So sieht es derzeit in Struvenberg aus. Das zu DDR-Zeiten angebauten Bettenhaus ist fast abgerissen. Das Herrenhaus ist neu eingedeckt.

So sieht es derzeit in Struvenberg aus. Das zu DDR-Zeiten angebauten Bettenhaus ist fast abgerissen. Das Herrenhaus ist neu eingedeckt.
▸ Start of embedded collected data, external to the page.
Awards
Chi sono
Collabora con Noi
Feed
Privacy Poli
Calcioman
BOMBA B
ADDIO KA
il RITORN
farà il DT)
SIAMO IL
Struvenberg. Eingestürzte Mauern, leere Fensterhöhlen, ausgeschlachtete Aufbauten. Auf der ehemaligen Gutsanlage Struvenberg sieht es aus wie nach einem Bombeneinschlag. Doch es gibt Zeichen der Hoffnung für das seit 2002 leer stehende Gebäudeensemble. Das unter Denkmalschutz stehende Herrenhaus hat ein neues Dach bekommen. Zumindest auf der Ostseite wurden neue Fenster eingebaut, Sanitär- und Elektroarbeiten fanden statt. „Weihnachten wollen wir einziehen.“ So lautet die überraschende Mitteilung von Cengiz Kepsigöz. Der türkischstämmige Berliner hat mit seiner Frau Christina Voß die ruinöse Immobilie von einem privaten Vorbesitzer aus Ziesar erworben.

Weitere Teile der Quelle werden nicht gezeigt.